::: Input
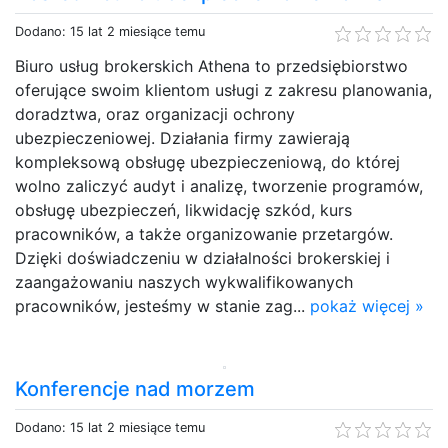
Dodano: 15 lat 2 miesiące temu
Biuro usług brokerskich Athena to przedsiębiorstwo
oferujące swoim klientom usługi z zakresu planowania,
doradztwa, oraz organizacji ochrony
ubezpieczeniowej. Działania firmy zawierają
kompleksową obsługę ubezpieczeniową, do której
wolno zaliczyć audyt i analizę, tworzenie programów,
obsługę ubezpieczeń, likwidację szkód, kurs
pracowników, a także organizowanie przetargów.
Dzięki doświadczeniu w działalności brokerskiej i
zaangażowaniu naszych wykwalifikowanych
pracowników, jesteśmy w stanie zag...
pokaż więcej »
Konferencje nad morzem
Dodano: 15 lat 2 miesiące temu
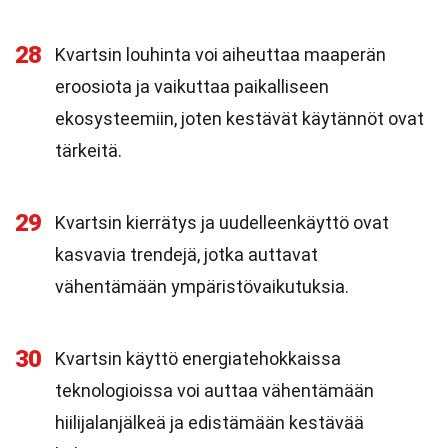
28
Kvartsin louhinta voi aiheuttaa maaperän
eroosiota ja vaikuttaa paikalliseen
ekosysteemiin, joten kestävät käytännöt ovat
tärkeitä.
29
Kvartsin kierrätys ja uudelleenkäyttö ovat
kasvavia trendejä, jotka auttavat
vähentämään ympäristövaikutuksia.
30
Kvartsin käyttö energiatehokkaissa
teknologioissa voi auttaa vähentämään
hiilijalanjälkeä ja edistämään kestävää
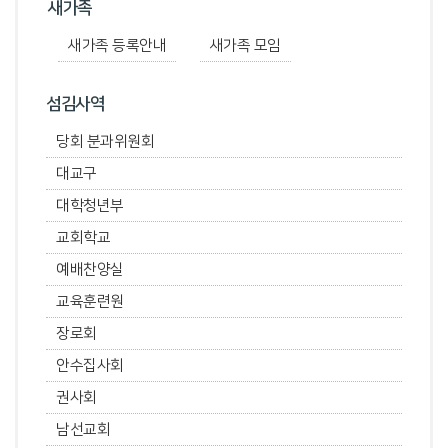
새가족
새가족 등록안내
새가족 모임
섬김사역
당회 분과위원회
대교구
대학청년부
교회학교
예배찬양실
교육훈련원
장로회
안수집사회
권사회
남선교회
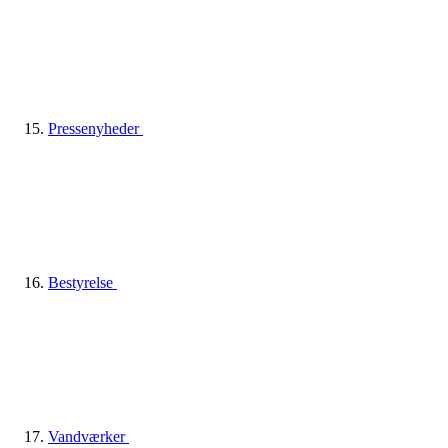
Pressenyheder
Bestyrelse
Vandværker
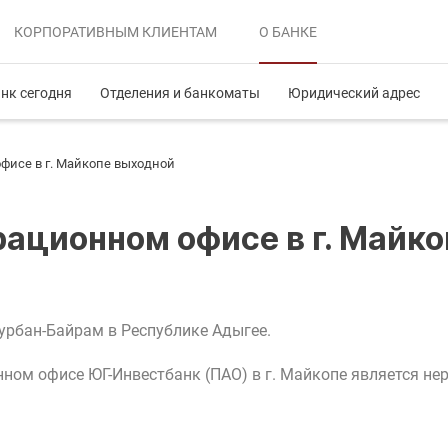
КОРПОРАТИВНЫМ
КЛИЕНТАМ
О БАНКЕ
нк сегодня
Отделения и банкоматы
Юридический адрес
офисе в г. Майкопе выходной
ерационном офисе в г. Май
урбан-Байрам в Республике Адыгее.
нном офисе ЮГ-Инвестбанк (ПАО) в г. Майкопе является не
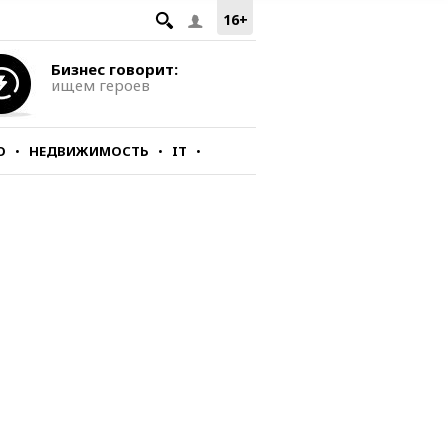
16+
Бизнес говорит:
ищем героев
О
НЕДВИЖИМОСТЬ
IT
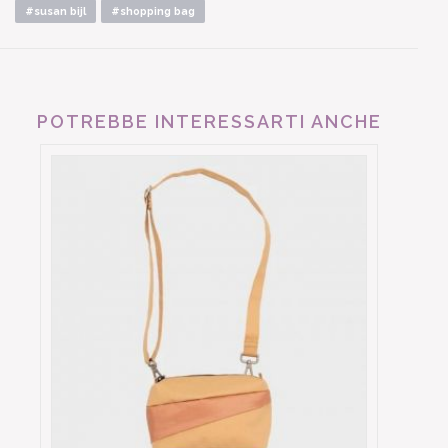
#susan bijl
#shopping bag
POTREBBE INTERESSARTI ANCHE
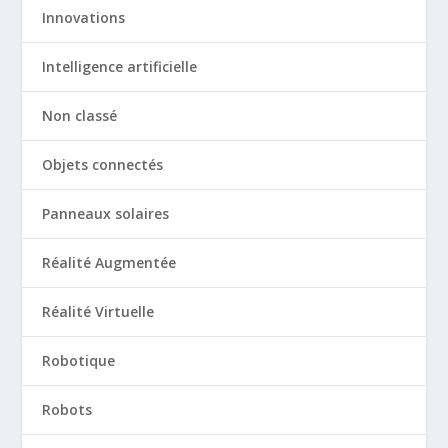
Innovations
Intelligence artificielle
Non classé
Objets connectés
Panneaux solaires
Réalité Augmentée
Réalité Virtuelle
Robotique
Robots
::::::
*Task item*
Take the material above from the line containing "oferujące swoim klientom" up to and including the line containing "офисе в г. Майкопе выходной" and retype it exactly, without any pictures.

*Task answer*
oferujące swoim klientom usługi z zakresu planowania,
doradztwa, oraz organizacji ochrony
ubezpieczeniowej. Działania firmy zawierają
kompleksową obsługę ubezpieczeniową, do której
wolno zaliczyć audyt i analizę, tworzenie programów,
obsługę ubezpieczeń, likwidację szkód, kurs
pracowników, a także organizowanie przetargów.
Dzięki doświadczeniu w działalności brokerskiej i
zaangażowaniu naszych wykwalifikowanych
pracowników, jesteśmy w stanie zag...
pokaż więcej »
Konferencje nad morzem
Dodano: 15 lat 2 miesiące temu
28
Kvartsin louhinta voi aiheuttaa maaperän
eroosiota ja vaikuttaa paikalliseen
ekosysteemiin, joten kestävät käytännöt ovat
tärkeitä.
29
Kvartsin kierrätys ja uudelleenkäyttö ovat
kasvavia trendejä, jotka auttavat
vähentämään ympäristövaikutuksia.
30
Kvartsin käyttö energiatehokkaissa
teknologioissa voi auttaa vähentämään
hiilijalanjälkeä ja edistämään kestävää
새가족
새가족 등록안내
새가족 모임
섬김사역
당회 분과위원회
대교구
대학청년부
교회학교
예배찬양실
교육훈련원
장로회
안수집사회
권사회
남선교회
Pressenyheder
Bestyrelse
Vandværker
КОРПОРАТИВНЫМ
КЛИЕНТАМ
О БАНКЕ
нк сегодня
Отделения и банкоматы
Юридический адрес
офисе в г. Майкопе выходной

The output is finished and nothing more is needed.